The 40th Rencontres d'Arles, which is one of the world's leading photography festivals, recognises that digital photography has widened the photographer’s palette. The fast and loose approach by a new generation of digital artists is one of the dominant themes of this year's Rencontres.

It recognizes that the growth of the Internet and the proliferation of sites for searching out and/or sharing images online—Flickr, Photobucket, Facebook, Google Images--mean a plethora of visual resources that was inconceivable as little as ten years ago. It means image accessibility, an upgrading of the amateur at the expense of the auteur and the obsoleteness of the modernist criteria which were once the crucial factors in determining what was art and what wasn’t.

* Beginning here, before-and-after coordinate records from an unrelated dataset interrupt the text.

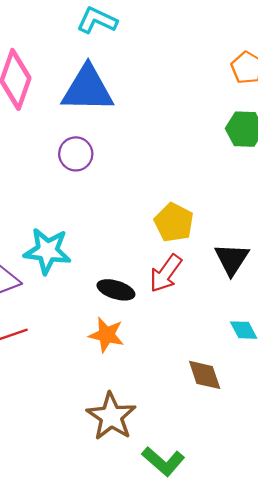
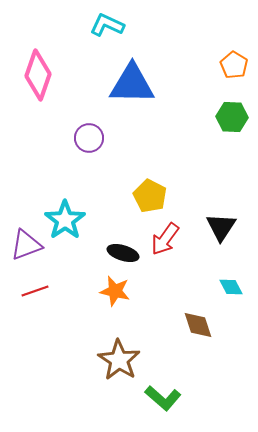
blue triangle: (88, 89) -> (132, 84), moved
yellow pentagon: (174, 222) -> (150, 196), moved
cyan star: (47, 251) -> (65, 220), turned 30

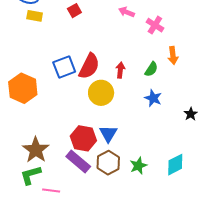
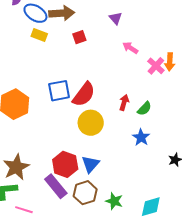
orange arrow: (173, 56) -> (170, 62), moved
red arrow: (120, 70) -> (124, 102), moved
green star: (138, 166) -> (114, 201), turned 30

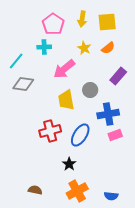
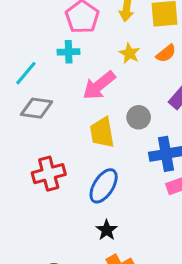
red cross: (50, 131) -> (49, 174), moved
blue ellipse: (80, 135) -> (104, 186), moved

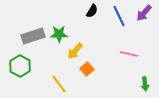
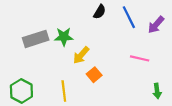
purple arrow: (144, 13) -> (156, 25), moved
green hexagon: (20, 66) -> (21, 91), moved
yellow line: (59, 84) -> (64, 91), turned 30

What this suggests is that Web 2.0 influencing contemporary photo culture around the world by connecting international audiences to art experiences, enabling the discovery of new work and presenting never-before-seen channels of expression and communication.” Blogs, webzines and now social networks have made photography far more accessible than before. We are no longer dependent on museums, galleries and books for photographic content. This not only makes it cheaper and easier to get our hands on photographs, but we can now see far more images than are available through these ‘traditional’ forms.

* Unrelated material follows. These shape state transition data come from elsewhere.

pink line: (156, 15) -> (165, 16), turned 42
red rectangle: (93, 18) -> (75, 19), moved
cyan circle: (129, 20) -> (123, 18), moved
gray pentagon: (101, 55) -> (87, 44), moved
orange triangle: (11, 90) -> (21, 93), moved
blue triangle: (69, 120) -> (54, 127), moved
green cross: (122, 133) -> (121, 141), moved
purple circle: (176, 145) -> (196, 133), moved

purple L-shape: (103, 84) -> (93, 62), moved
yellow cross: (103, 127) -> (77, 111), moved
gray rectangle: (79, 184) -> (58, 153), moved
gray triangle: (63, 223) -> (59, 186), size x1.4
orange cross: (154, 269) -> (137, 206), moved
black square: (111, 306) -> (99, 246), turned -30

Eye Curious warns us of the danger of Web 2:

it can lead to a situation where we are constantly consuming and never digesting. The danger with the infinite accessibility of the web is that we can find ourselves only looking at photographs that are immediately seductive or simply popular in the networks around us. Work that might be deemed quiet, challenging or even just off-putting can get totally bypassed.

But, as is pointed out, we can se the participatory nature of the net for considered thought and conversation on what is happening in photography today and where this might be leading.